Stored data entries
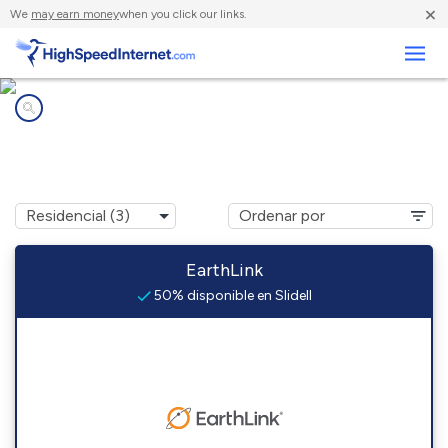
×
We
may earn money
when you click our links.
Negocios
Compañías de Internet en
Slidell, TX
EarthLink
50% disponible en Slidell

PROBLEM REQUIREMENTS: Locate the word "Slidell" in the records and collect each line it appears in.

RESPONSE TO THIS EXERCISE:
Slidell, TX
50% disponible en Slidell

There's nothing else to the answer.